Plaque psoriasis affects about 80% of those who suffer from psoriasis, making it the most common type. You’re likely to encounter this type in a skin care facility, so it’s important to know how to identify and understand it to help you better manage your client’s needs. It may initially appear as small red bumps that can then enlarge and form scales. The hallmarks of this type are raised, thickened patches of red skin covered in silvery scales. The other types are less common and present inflamed skin with red bumps; pustules; cracked, dry skin; and even burned-looking skin. Clients will most likely be under a physician’s care, who will diagnose the type of psoriasis present.
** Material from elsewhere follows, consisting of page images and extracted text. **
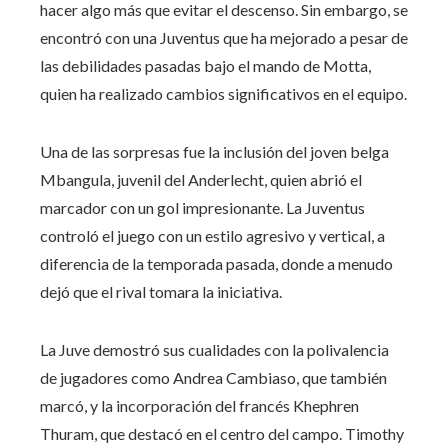
hacer algo más que evitar el descenso. Sin embargo, se
encontró con una Juventus que ha mejorado a pesar de
las debilidades pasadas bajo el mando de Motta,
quien ha realizado cambios significativos en el equipo.
Una de las sorpresas fue la inclusión del joven belga
Mbangula, juvenil del Anderlecht, quien abrió el
marcador con un gol impresionante. La Juventus
controló el juego con un estilo agresivo y vertical, a
diferencia de la temporada pasada, donde a menudo
dejó que el rival tomara la iniciativa.
La Juve demostró sus cualidades con la polivalencia
de jugadores como Andrea Cambiaso, que también
marcó, y la incorporación del francés Khephren
Thuram, que destacó en el centro del campo. Timothy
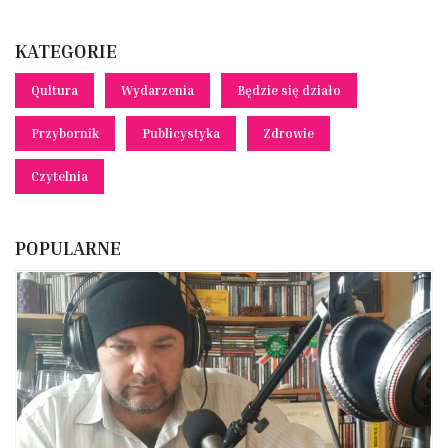
KATEGORIE
Qultura
Wydarzenia
Będzie się działo
Przybornik
Publicystyka
Zdrowie
Czytelnia
POPULARNE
As of today, psoriasis has no cure. A single cause of the disease has yet to be uncovered, but it is known that developing the disease involves the immune system, genetics and environmental factors. In psoriasis, aberrant immune activity causes inflammatory signals to go haywire in the epidermis, causing a buildup of cells on the surface of the skin. While normal skin takes 28–30 days to mature, psoriatic skin takes only 3–4 days to mature and, instead of shedding off, the cells pile up on the surface of the skin, forming plaques and lesions. The underlying reason may be due to the hyperactivity of T-cells, which end up on the skin and trigger inflammation and keratinocyte overproduction. Although it is not known why this happens, it is known that the end result is a cycle of skin cells growing too fast, dead cell-debris accumulation and resulting inflammation.

Managing the symptoms

Although there is no cure for eczema or psoriasis, there are ways to manage symptoms, and gaining this knowledge will lead to more satisfied and educated clients. Although eczema and psoriasis are clinically distinct from one another, they do share some common features that may be addressed in the treatment room. Both eczema and psoriasis clients have impaired barrier function and increased inflammation, so your goal will be to protect and repair. Remember to always check first with your client’s physician for contraindications to medications and therapies, because some ingredients may counteract each other. For example, salicylic acid may seem a likely choice for exfoliating psoriatic skin, but could, in fact, inactivate a common topical treatment for psoriasis.